Review — UPSNet: A Unified Panoptic Segmentation Network
Panoptic Head, Combine Semantic & Instance Segmentation Heads
UPSNet: A Unified Panoptic Segmentation Network
UPSNet, by Uber ATG, University of Toronto, and The Chinese University of Hong Kong, 2019 CVPR, Over 200 Citations (Sik-Ho Tsang @ Medium)
Panoptic Segmentation, Semantic Segmentation, Instance Segmentation
- A unified panoptic segmentation network (UPSNet) is proposed for tackling the newly proposed panoptic segmentation task.
- On top of a single backbone residual network, there are a deformable convolution (DCNv1) based semantic segmentation head and a Mask R-CNN style instance segmentation head which solve these two subtasks simultaneously.
- More importantly, a parameter-free panoptic head is introduced, which leverages the logits from the previous two heads, to solve the panoptic segmentation via pixel-wise classification.
- Unified Panoptic Sementation Network (UPSnet)
- Experimental Results
1. Unified Panoptic Sementation Network (UPSnet)
- For panoptic segmentation, thing refers to the set of labels of instances (e.g. pedestrian, bicycle), whereas stuff refers to the rest of the labels that represent semantics without clear instance boundaries (e.g. street, sky).
- (Please feel free to read PS if interested.)
1.2. Instance Segmentation Head
- The instance segmentation head follows the Mask R-CNN design with a bounding box regression output, a classification output, and a segmentation mask output.
- The goal of the instance head is to produce instance aware representations that could identify thing classes better.
1.3. Semantic Segmentation Head
- The goal of the semantic segmentation head is to segment all semantic classes without discriminating instances.
- The semantic head consists of a deformable convolution, used in DCNv1, based subnetwork which takes the multi-scale feature from FPN.
- In particular, P2, P3, P4 and P5 feature maps of FPN are used, which contain 256 channels and are 1/4, 1/8, 1/16 and 1/32 of the original scale respectively.
- These feature maps first go through the same deformable convolution network independently and are subsequently upsampled to the 1/4 scale. We then concatenate them and apply 1×1 convolutions with softmax to predict the semantic class.
- RoI loss is used where the ground truth bounding box of the instance is used to crop the logits map after the 1×1 convolution and then resized to 28×28. This RoI loss is then the cross entropy computed over 28 × 28 patch which amounts to penalizing more on the pixels within instances.
1.4. Panoptic Segmentation Head
- The outputs (specifically per pixel logits) from instance head and semantic head are combined in the panoptic segmentation head.
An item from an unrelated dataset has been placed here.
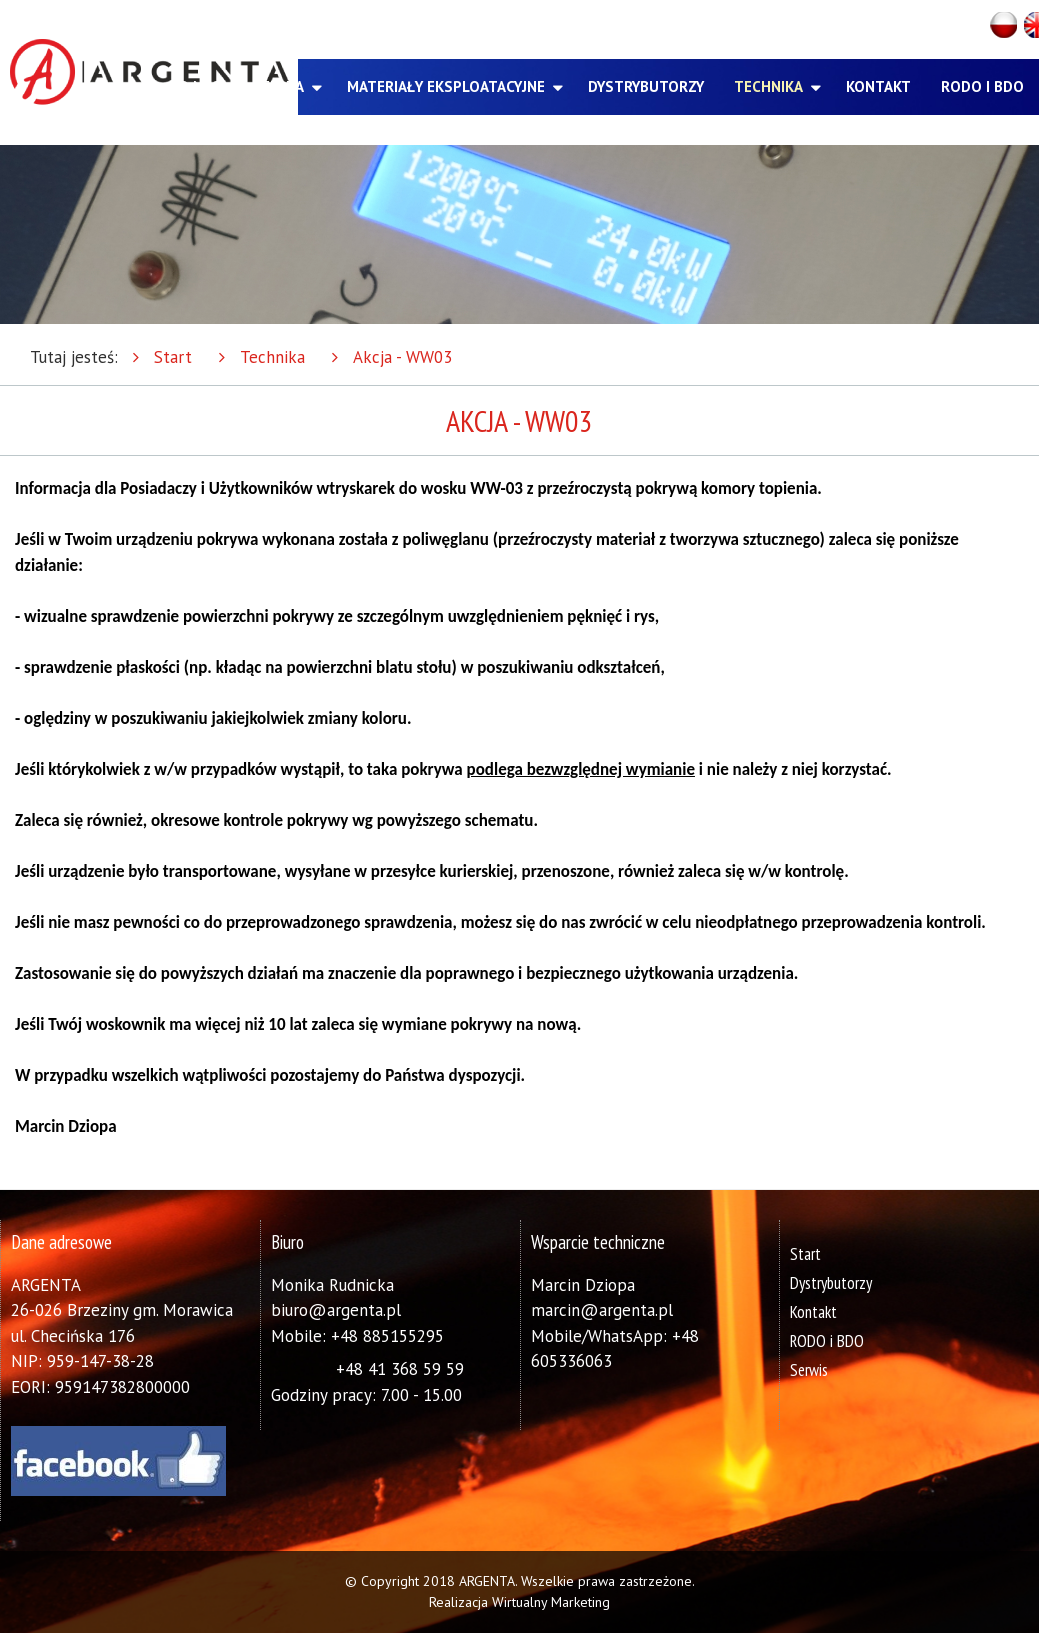 This screenshot has width=1039, height=1633. What do you see at coordinates (277, 86) in the screenshot?
I see `Oferta` at bounding box center [277, 86].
- The logits from semantic head is denoted as X. X can then be divided along channel dimension into two tensors Xstuff and Xthing.
- The mask logits from instance head is denoted as Y.
- The parameter-free panoptic head is to generate the panoptic logits based on the logits of instance head and semantic head, as shown above.
- Logits for stuff are created based on XStuff.
- Logits for instances are based on logits from both instance head and semantic head.
- A novel mechanism is proposed to classify a pixel as the extra unknown class instead of making a wrong prediction.
- (The exact rules to generate panoptic logits are too lengthy if describing here. Please feel free to read the paper directly.)
2. Experimental Results
- RQ is the F1 score widely used for quality estimation in detection settings. SQ is the average IoU of matched segments.
- PQ is SQ multiplied by RQ: PQ=SQ×RQ.
- (For details of PQ, SQ, RQ metrics, please feel free to read PS.)
- Combined Method MR-CNN-PSP: uses a Mask R-CNN with a ResNet-50-FPN and a PSPNet with a ResNet-50 as the backbone and apply the combine heuristics to compute the panoptic segmentation.
UPSNet achieves better performance in all metrics except the SQ.
- Using ResNet-101 as the backbone, UPSNet achieves slightly better results compared to the recent AUNet  which uses ResNeXt-152.
UPSNet is on par with the second best model without using any special tricks.
Under the same single scale testing, the proposed UPSNet achieves better performance than the combined method.
Although multi-scale testing significantly improves both the combined method and UPSNet, UPSNet is still slightly better.
2.3. Proposed Dataset
UPSNet performs significantly better than the combined method on all metrics except SQ.
2.4. Run Time
- GTX 1080 Ti GPU is used. All entries are averaged over 100 runs on the same image with single scale test.
The combined method takes about 3× time than UPSNet one.
The most important part is the use of the GT semantic segmentation (GT Seg.) gives the largest gain of PQ, i.e., +29.5, which highlights the importance of improving semantic segmentation.